WORK ORDER -
Which of the lines in the data below contain the string "NissanConnect"? Copy each of them.

[[ AVAILABLE DATA open ]]

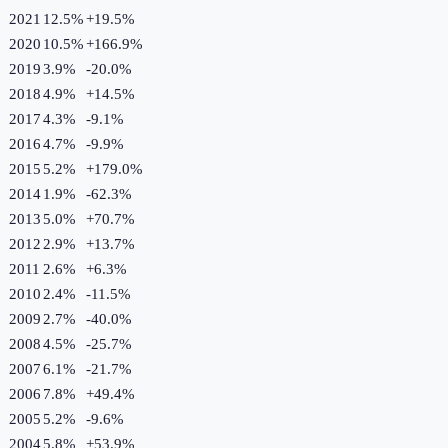
2021
12.5%
+
19.5
%
2020
10.5%
+
166.9
%
2019
3.9%
-20.0
%
2018
4.9%
+
14.5
%
2017
4.3%
-9.1
%
2016
4.7%
-9.9
%
2015
5.2%
+
179.0
%
2014
1.9%
-62.3
%
2013
5.0%
+
70.7
%
2012
2.9%
+
13.7
%
2011
2.6%
+
6.3
%
2010
2.4%
-11.5
%
2009
2.7%
-40.0
%
2008
4.5%
-25.7
%
2007
6.1%
-21.7
%
2006
7.8%
+
49.4
%
2005
5.2%
-9.6
%
2004
5.8%
+
53.9
%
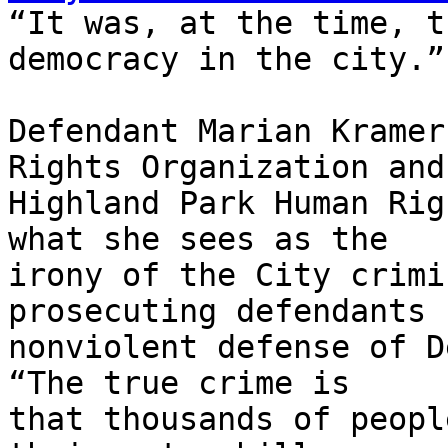
“It was, at the time, t
democracy in the city.”

Defendant Marian Kramer
Rights Organization and 
Highland Park Human Rig
what she sees as the 

irony of the City crimi
prosecuting defendants f
nonviolent defense of D
“The true crime is 

that thousands of peopl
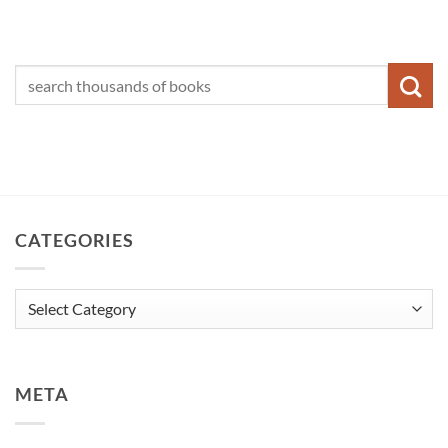
CATEGORIES
Categories
META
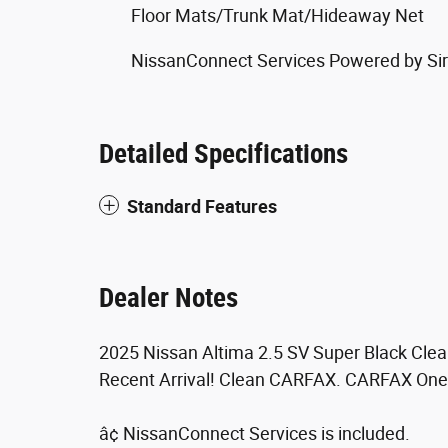
Floor Mats/Trunk Mat/Hideaway Net
NissanConnect Services Powered by Si
Detailed Specifications
Standard Features
Dealer Notes
2025 Nissan Altima 2.5 SV Super Black Cle
Recent Arrival! Clean CARFAX. CARFAX One
â¢ NissanConnect Services is included.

[[ AVAILABLE DATA closed ]]

REPLY TO THE EXERCISE -
NissanConnect Services Powered by Si
â¢ NissanConnect Services is included.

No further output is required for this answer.